Saved entries:
---+---

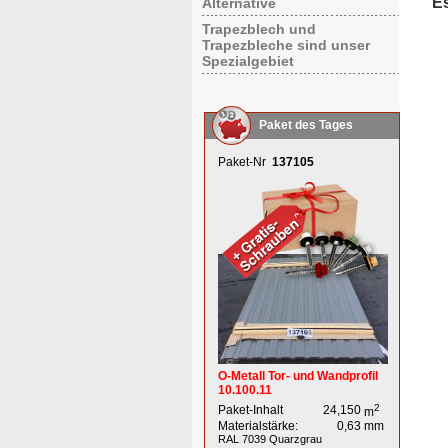
E
Alternative
Trapezblech und
Trapezbleche sind unser
Spezialgebiet
Paket des Tages
Paket-Nr
137105
O-Metall Tor- und Wandprofil
10.100.11
2
Paket-Inhalt
24,150
m
Materialstärke:
0,63
mm
RAL 7039
Quarzgrau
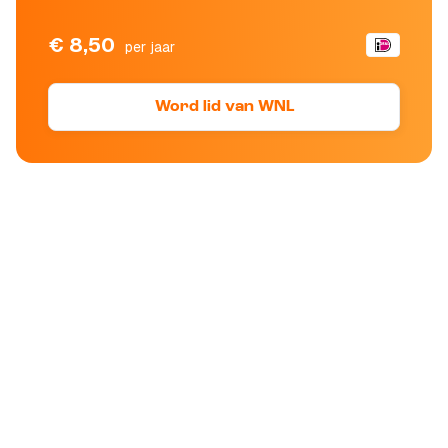
€ 8,50
per jaar
Word lid van WNL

---+---

WHAT THIS TASK INVOLVES:
Copy out each line carrying the string "Paket" from the data.

OUTPUT:
Paket des Tages
Paket-Nr
Paket-Inhalt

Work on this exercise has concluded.